Tapi yang paling bikin sesemak itu naik darah, saat anaknya disakiti anak lain. Terlebih jika sang anak sampai menangis dan terluka.
Jadi dilema sendiri. Perasaan teriris saat melihat buah hati diserang temannya. Di satu sisi ada dorongan untuk membalaskan dengan melakukan hal yang sama ke anak itu, tapi di sisi lain anak itu pun masih kecil dan seusia dengan anakku. Tidak mungkin juga aku tega melakukan hal itu.
Terlebih lagi pikiran dan tingkah laku anak-anak itu super super unik. Menit ini mereka bertengkar bahkan berkelahi, menit berikutnya sudah bermain lagi seperti tidak ada yang terjadi. Karena kebiasaan itu, aku sebagai ibu harus lebih bisa mengendalikan diri dan emosi ketika si kecil bertengkar dengan temannya.
Jika perkelahian anak kecil diintervensi orang tua, maka saat anak-anak sudah kembali bermain, orang tuanya akan tetap bermusuhan.
- Selalu objektif dalam melihat sebuah kejadian. Sudah dua kali ini si Dede menangis karena dipukul temannya dan ternyata dia yang memicu pertengkaran. Dalam kondisi ini aku menasihatinya untuk tidak mengulangi perbuatannya.
- Mengawasi dengan lebih sigap setiap anak bermain dengan temannya. Bukan membatasi atau ikut campur lebih jauh dalam setiap aktivitasnya, cukup memperhatikan dari jarak jauh dan tetap waspada terlebih jika sudah mulai tampak tanda-tanda percekcokan.
- Mengajarkan anak untuk saling memaafkan. Saat ia disakiti ia harus belajar untuk memaafkan dan sebaliknya, jika ia yang menyakiti, ia harus berani untuk meminta maaf.
- Menegur lawan sang anak. Contohnya hari ini. Dede dipukul dengan pistol mainan oleh A, teman seumurnya. Berawal dari Dede yang merebut mainan C, A membela C dengan langsung memukulkan pistol yang dipegangnya ke kepala Dede hingga memar. Muncur perasaan untuk memukul tangan A tapi urungkan. Aku menasehati A untuk tidak boleh memukul orang lain dengan apapun, terlepas dia mengerti atau tidak.

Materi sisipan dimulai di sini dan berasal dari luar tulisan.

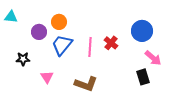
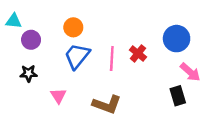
purple circle: (39, 32) -> (31, 40), moved

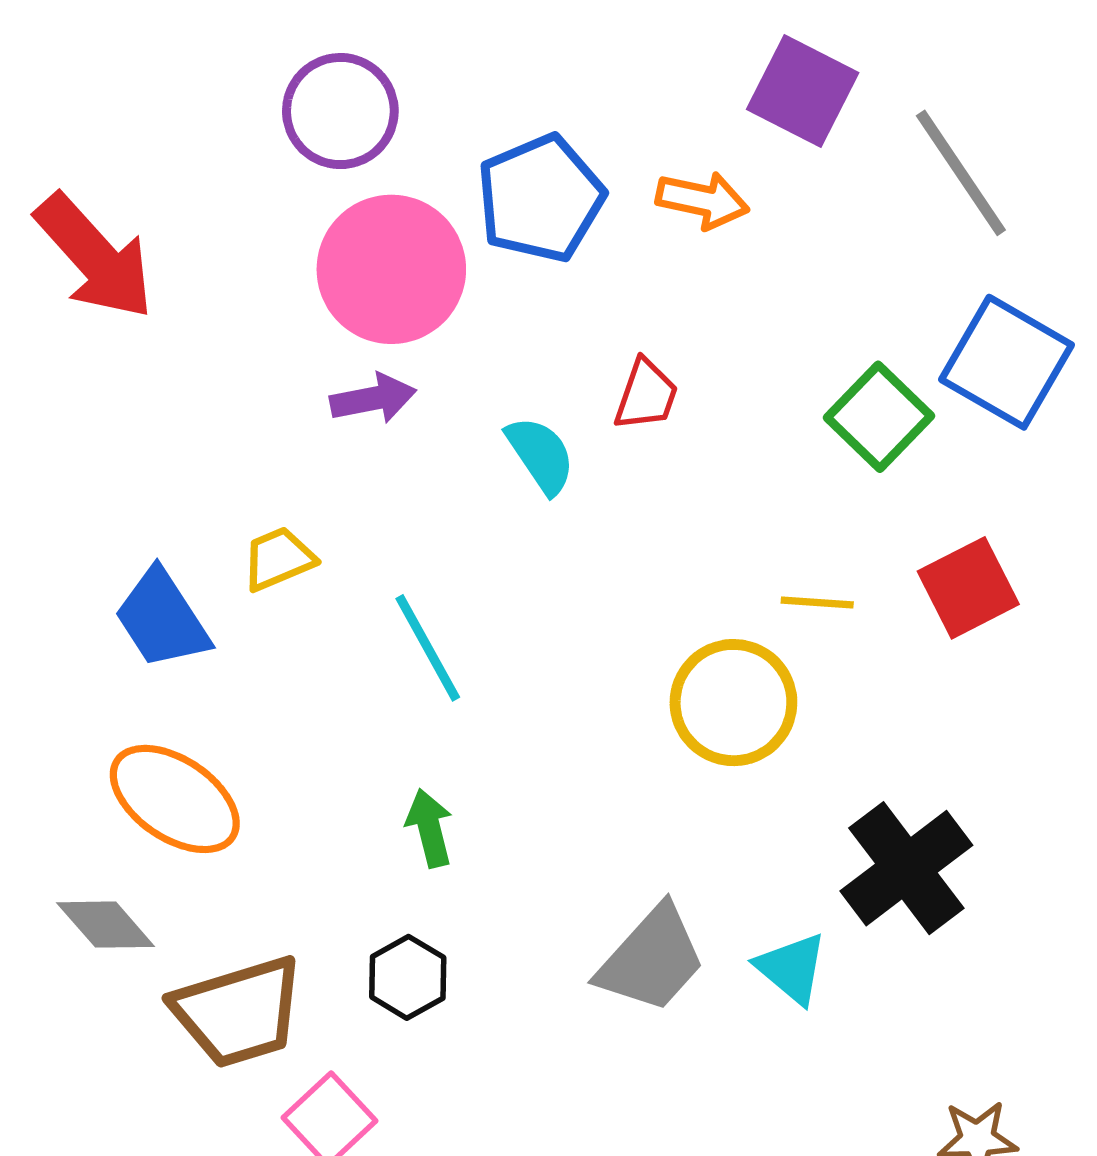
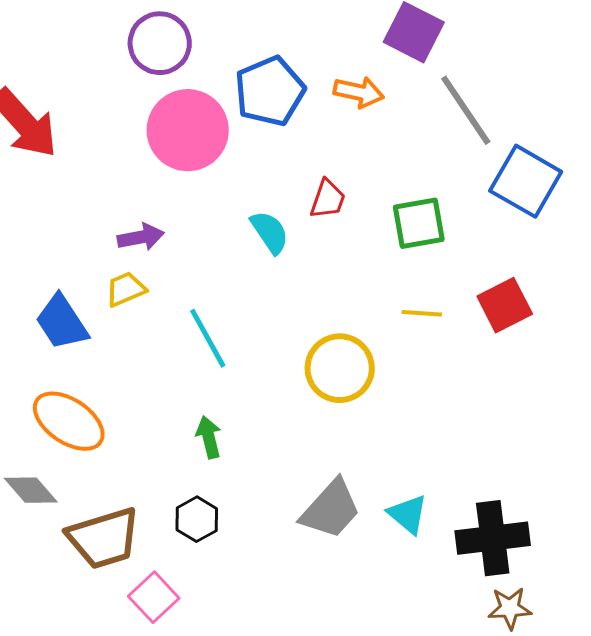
gray line: (961, 173) -> (466, 110), moved
purple arrow: (373, 399) -> (141, 237), moved
green square: (879, 417) -> (419, 223), moved, turned 36
yellow circle: (733, 703) -> (340, 368), moved
black cross: (906, 868) -> (493, 538), moved, turned 30

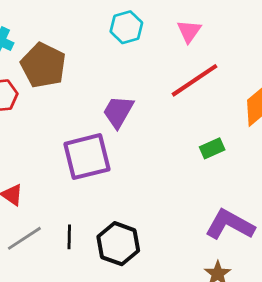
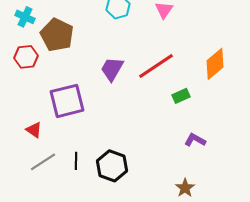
red line: (194, 80) -> (156, 66), moved
purple square: (87, 157) -> (67, 101), moved
purple L-shape: (230, 225) -> (195, 140), moved, size x0.6

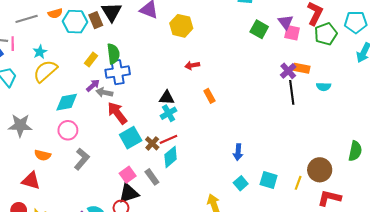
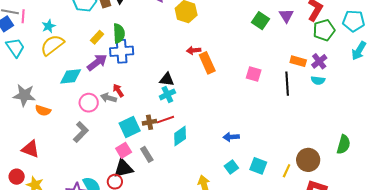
pink square: (292, 33) -> (254, 74), moved
purple cross: (288, 71) -> (319, 61), moved
purple arrow: (93, 85) -> (97, 62), size x1.5
gray arrow: (104, 92) -> (109, 98), moved
orange rectangle: (209, 96) -> (207, 63), moved, size x1.5
red arrow: (117, 113) -> (118, 90), size x0.6
pink circle: (68, 130) -> (89, 103), moved
cyan square: (131, 138) -> (130, 127), moved
brown cross: (152, 143) -> (150, 122), turned 32
blue arrow: (238, 152) -> (231, 137), turned 77
orange semicircle: (43, 155) -> (43, 110), moved
cyan diamond: (171, 157) -> (180, 136), moved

- Menjalin hubungan baik dengan orang tua temannya. Sebagai orang dewasa yang sudah mengenal EGO, harus lebih bisa menempatkan diri. Apalagi yang berurusan dengan anak-anak. Jika anak kita yang menyakiti temannya, maka seharusnya kira sebagai orang tua mengajarkan kepada anak untuk meminta maaf kepada temannya, sekali pun dihadapan orang tua anak tersebut. Juga sebaliknya, kita juga harus memaafkan anak yang sudah berani meminta maaf meski ada sedikit marah tersisa. Tidak mudah memang melakukannya, tapi menjaga hubungan tetap harmonis adalah perbuatan mulia.
- Melarang anak untuk bermain dengan orang-orang tertentu. Aku akan tegas melarang anak-anak bermain dengan beberapa anak. Bukan karena sentimen, tetapi hal-hal tertentu. Contohnya, aku melarang anak-anakku untuk bermain dengan si D, E dan F, karena ucapan dan tingkah laku mereka sudah tidak bisa ditolerir. Daripada aku menyesal, lebih baik aku menghindari anak-anak dari pengaruh buruk.
Memang tidak mudah jadi orang tua. Harus memiliki stok sabar yang sangat banyak dan kontrol emosi yang akurat.
Jangan menyerah wahaaai para Emak. Kita wajib menjaga anak-anak dalam tumbuh kembangnya tanpa membatasi dunianya.
Salam dari Emak yang lagi galau karena kepala anaknya benjol.